Noto una presencia detrás de mí y la pregunta de rigor: «¿Estás esperando para entrar en la farmacia?» Le contesto que sí amablemente. Noto que se acerca algo más a mi cuello y otea hacia dentro de la tienda. Empiezo a sentir el acoso, ese acercamiento continuo por detrás, ese desasosiego del que cree que si estamos todos apelotonados dentro de la tienda las cosas van a ocurrir con más celeridad.

Hay que esperar y no me muevo de la puerta de la farmacia, soportando con estoicismo la presión de la susodicha, a la que parece que le resulta imposible esperar fuera, a pesar del espléndido día. Su estrés le debe de estar soplando al oído que está lloviendo. 
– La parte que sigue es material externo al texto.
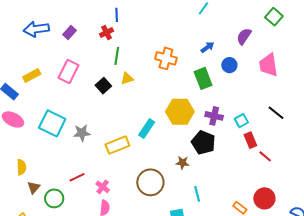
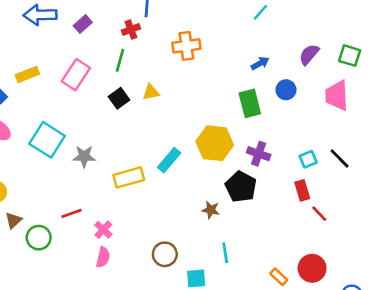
green square: (274, 17) -> (350, 56), moved, turned -30
green line: (117, 56) -> (120, 60), moved
orange cross: (166, 58) -> (186, 46), moved, turned -30
cyan square: (241, 121) -> (308, 159), moved
brown circle: (150, 182) -> (165, 254), moved, size x0.7

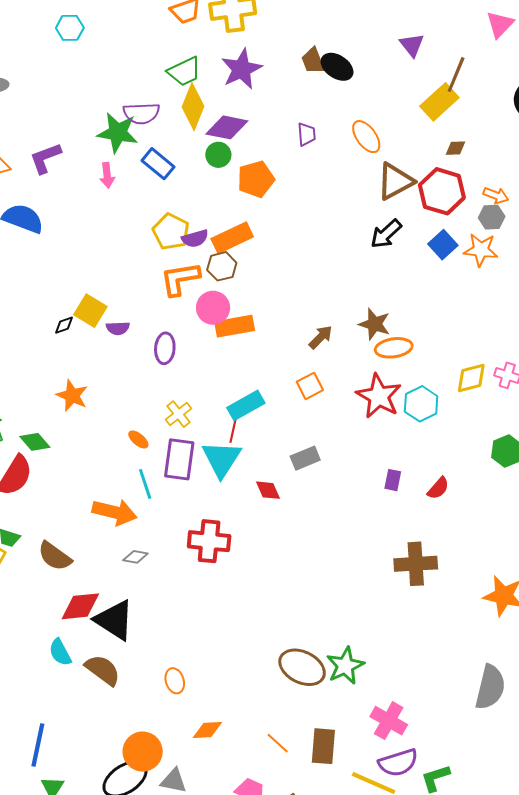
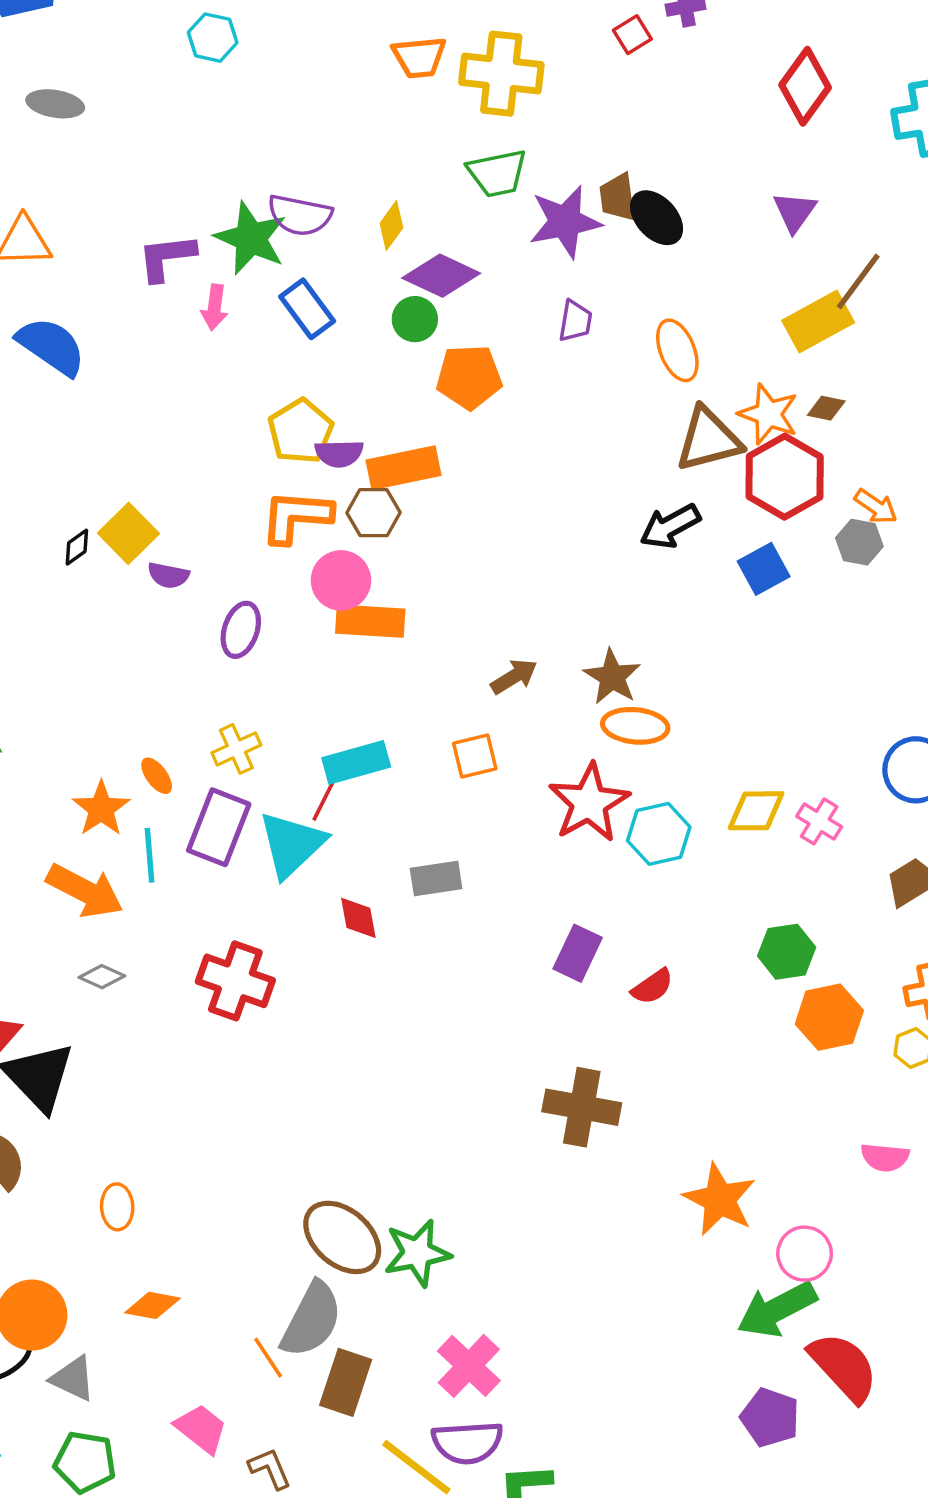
purple star: (242, 69) -> (565, 222), moved
green trapezoid: (184, 71) -> (497, 173), moved
yellow diamond: (193, 107) -> (391, 225), size x0.6
purple L-shape: (45, 158) -> (167, 257), moved
orange star: (481, 250) -> (768, 414), moved
black diamond: (64, 325) -> (77, 547), turned -30
orange star: (72, 396) -> (101, 809), moved
purple rectangle: (393, 480) -> (578, 953), size x1.4
gray semicircle: (490, 687) -> (312, 1320), moved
Por fin, dejan de atender a una señora que está a punto de salir. Entonces mi acosadora me sopla al oído: «Creo que ya puedes entrar». Le contesto: «No, no puedo, tengo que dejar salir a esta señora por la puerta para poder entrar», le digo con una voz contenida.

Hay mucha gente que piensa que si te abalanzas justo en el momento en el que alguien sale por la puerta de una tienda puedes volverte un cuerpo tan etéreo, que traspasa a todos los seres con los que te cruzas sin tropezar. 
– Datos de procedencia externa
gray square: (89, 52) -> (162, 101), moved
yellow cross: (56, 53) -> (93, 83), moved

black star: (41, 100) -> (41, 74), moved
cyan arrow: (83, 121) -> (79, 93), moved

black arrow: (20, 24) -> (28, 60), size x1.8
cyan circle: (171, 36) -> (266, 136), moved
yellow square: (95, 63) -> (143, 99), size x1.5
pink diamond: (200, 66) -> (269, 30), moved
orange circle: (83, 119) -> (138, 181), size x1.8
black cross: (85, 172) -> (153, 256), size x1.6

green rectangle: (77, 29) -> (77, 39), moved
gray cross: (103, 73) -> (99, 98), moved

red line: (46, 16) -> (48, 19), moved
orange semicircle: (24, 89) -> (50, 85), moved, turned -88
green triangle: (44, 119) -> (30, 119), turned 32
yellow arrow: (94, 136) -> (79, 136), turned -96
Por fin, entro con paso rápido. Cuando me están atendiendo, la farmacéutica le habla a alguien que no soy yo. «Por favor, le dice: Apártese y espere en la puerta, tenemos aforo limitado». Mi acosadora parece estar convencida de que si se pega a mí, ganará la carrera de Fórmula Uno de a quién le despachan antes el Paracetamol. Idiota.

Ya en la calle, me dirijo hacia mi último recado. Esta zona está bastante llena por las numerosas tiendas que llenan la calle, pero como no son ni las once de la mañana, no tengo que pelearme por pasar y puedo terminar lo que tengo que hacer sin perder demasiado tiempo.
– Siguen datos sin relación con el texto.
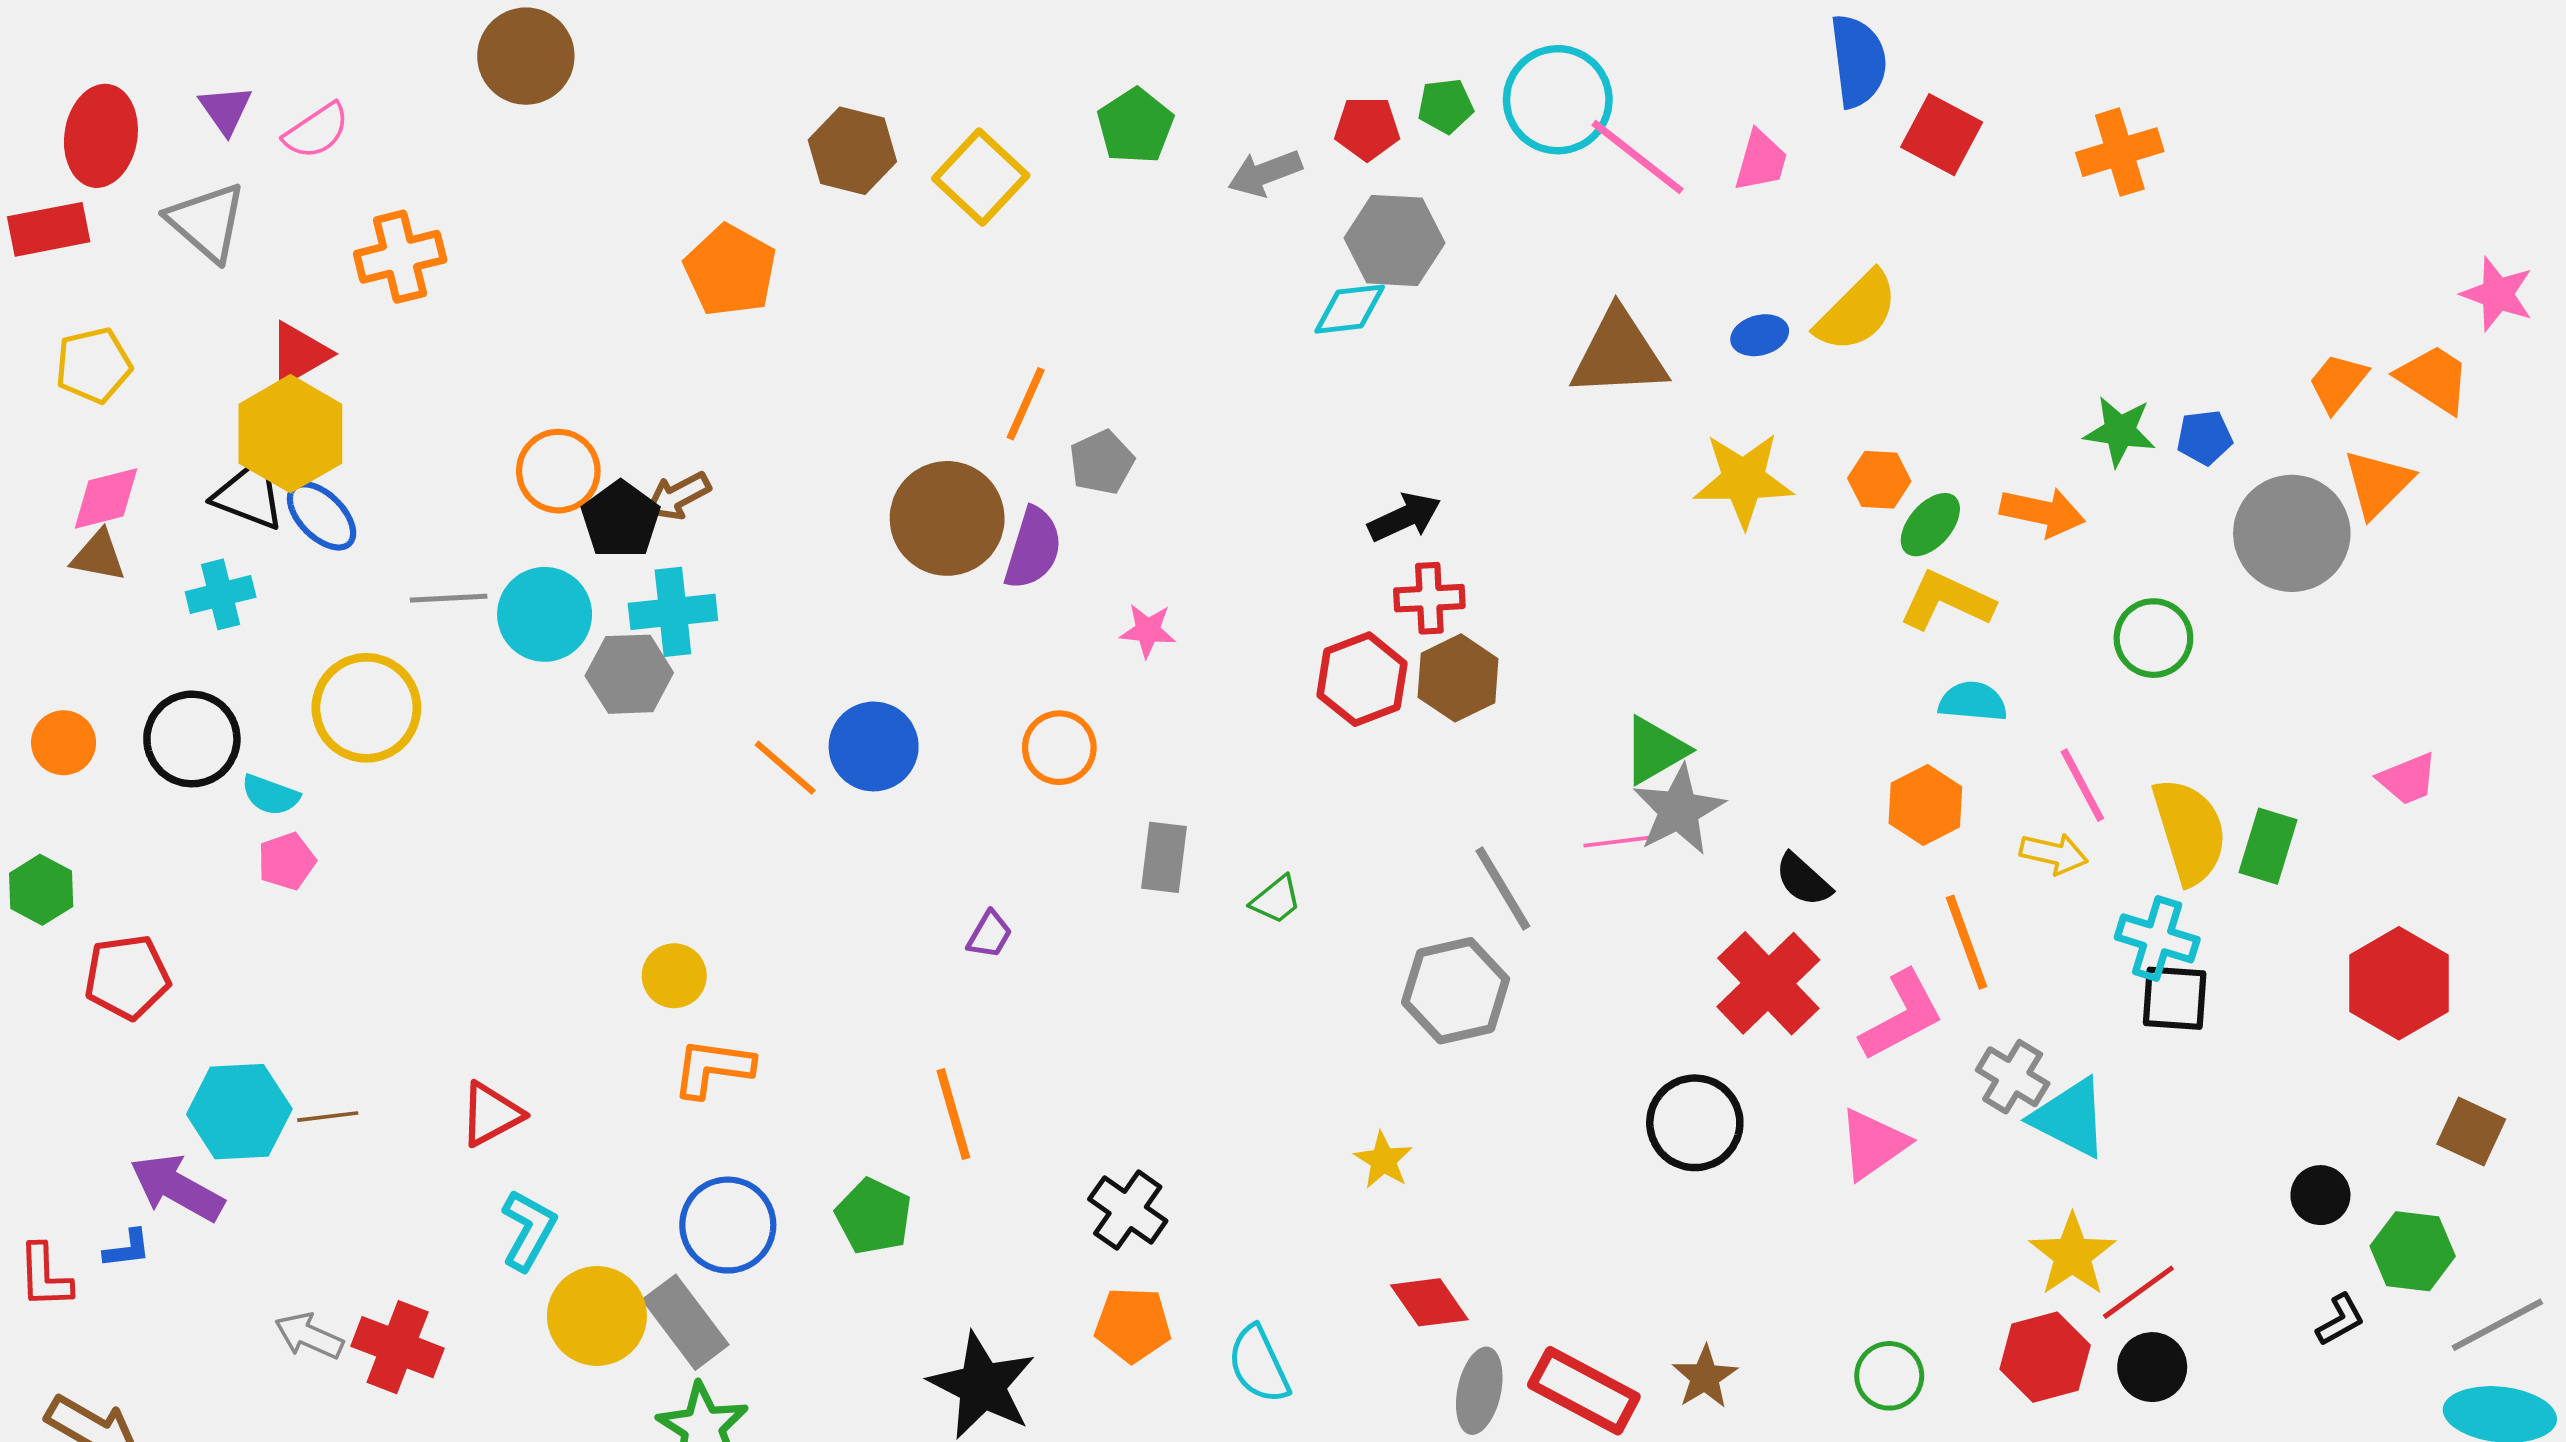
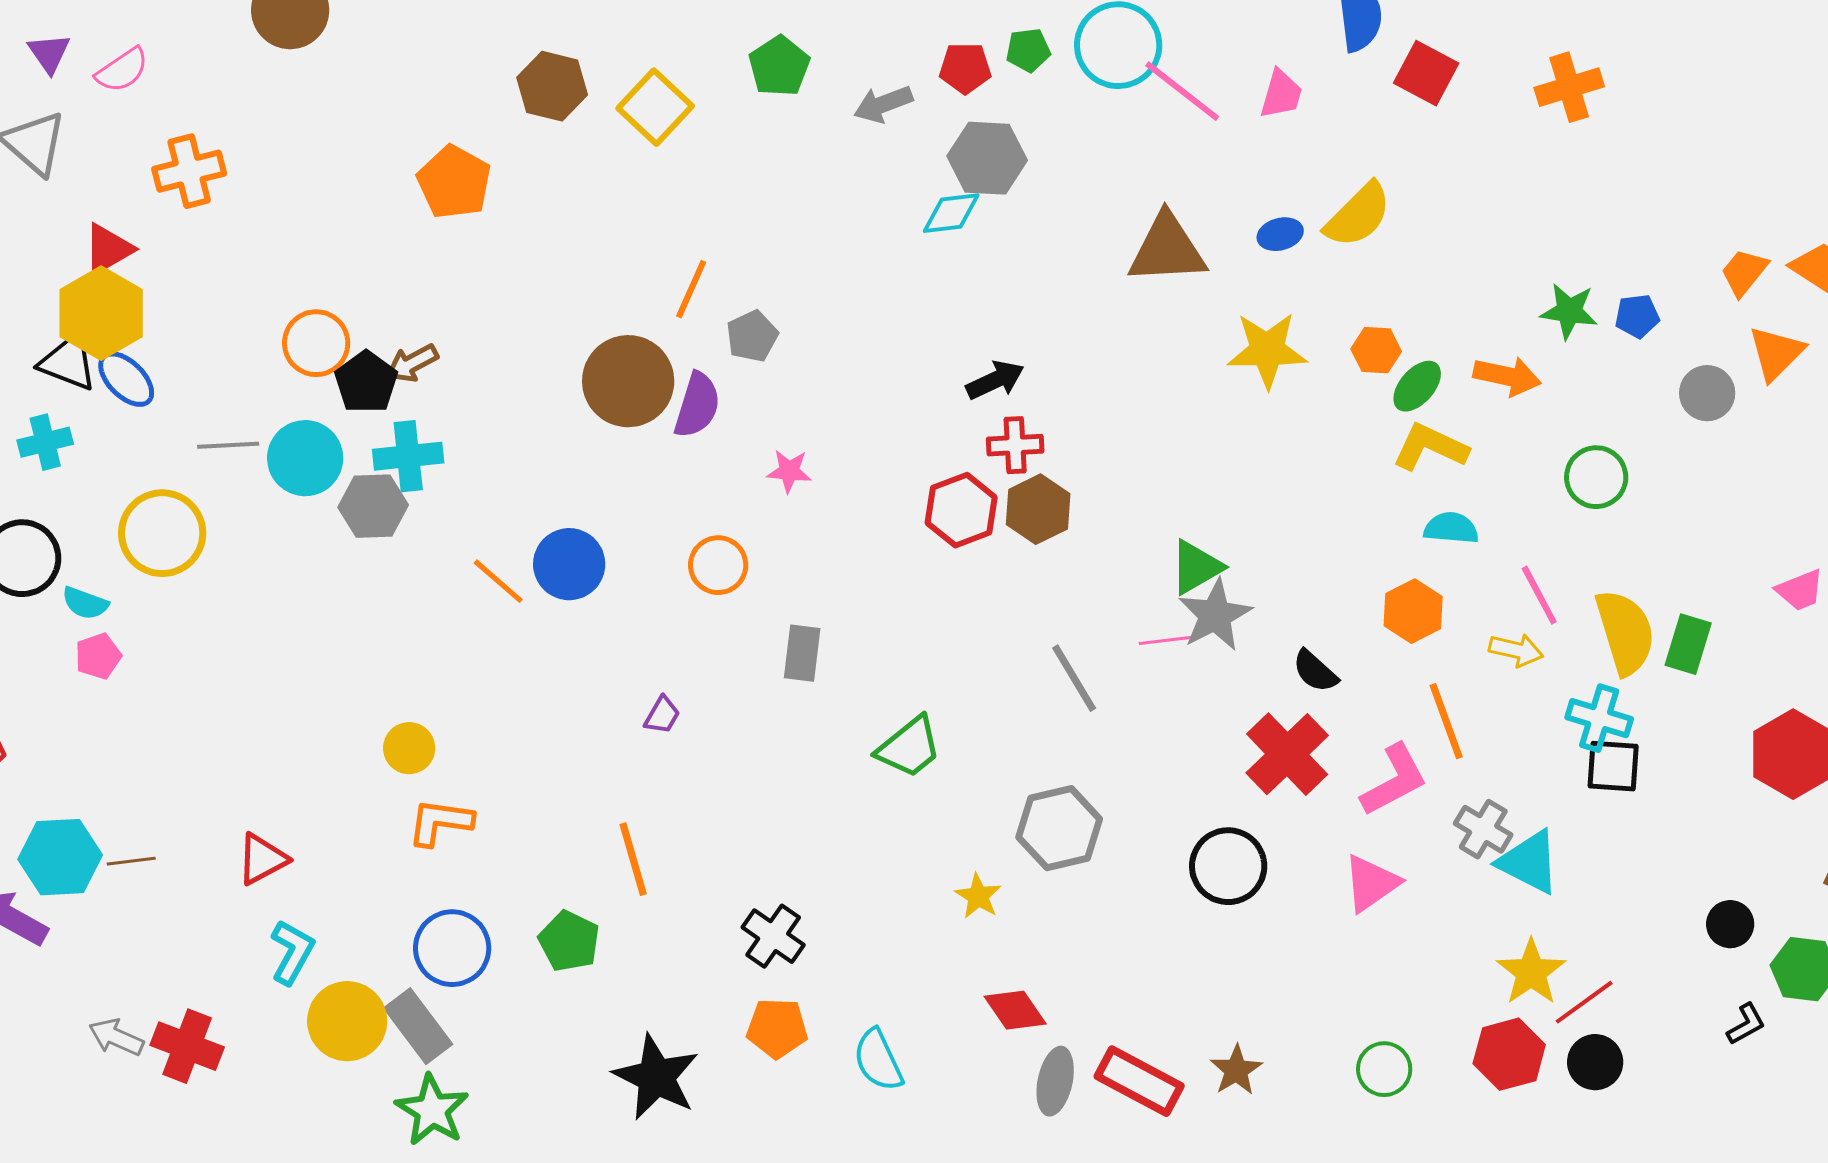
gray circle: (2292, 533) -> (1707, 393), size x0.6
green trapezoid: (1276, 900) -> (909, 747), moved, size x1.6
gray hexagon: (1456, 991) -> (1059, 828), moved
Unos metros más adelante veo a varias señoras delante de mí que no me dejan avanzar, intento ir por un lado pero, justo cuando procuro adelantarlas, se paran en seco, las cuatro, todas al tiempo, como si estuvieran guiadas por el chip de la sincronización. Se quedan paralizadas porque están acabando una frase y ya se sabe que eso de caminar y hablar, es tarea difícil. 

Cuando creo que se van a poner en marcha, algo les llama la atención, un cartel, miran hacia arriba y comienzan a leer en alto. No lo puedo creer. Yo sólo quiero pasar pero no existe ni un resquicio de espacio para mí. Intento ponerme de lado, muy arrimada a una pared. Entonces me convierto en su foco de atención, miran como estrujo mi cuerpo para poder adelantarlas. Incluso les pido que se aparten un poquito. Mi maniobra las entretiene más que el cartel, pero no por eso se mueven ni un ápice. Eso sí, me miran mucho. No entiendo nada, parecen zombis. Cuando ya he conseguido arrimarme todo lo posible a un escaparate para librarme del grupo, entonces deciden reanudar su marcha. Como sus movimientos no son precisamente hábiles, me obligan a retroceder y a situarme justo detrás de ellas, he regresado al puesto de salida.

Suspiro. No quiero estresarme. Es una mañana bonita y soleada, repito en mi cabeza, no hay para tanto. Por fin, han visto una cafetería y se apartan de mi camino.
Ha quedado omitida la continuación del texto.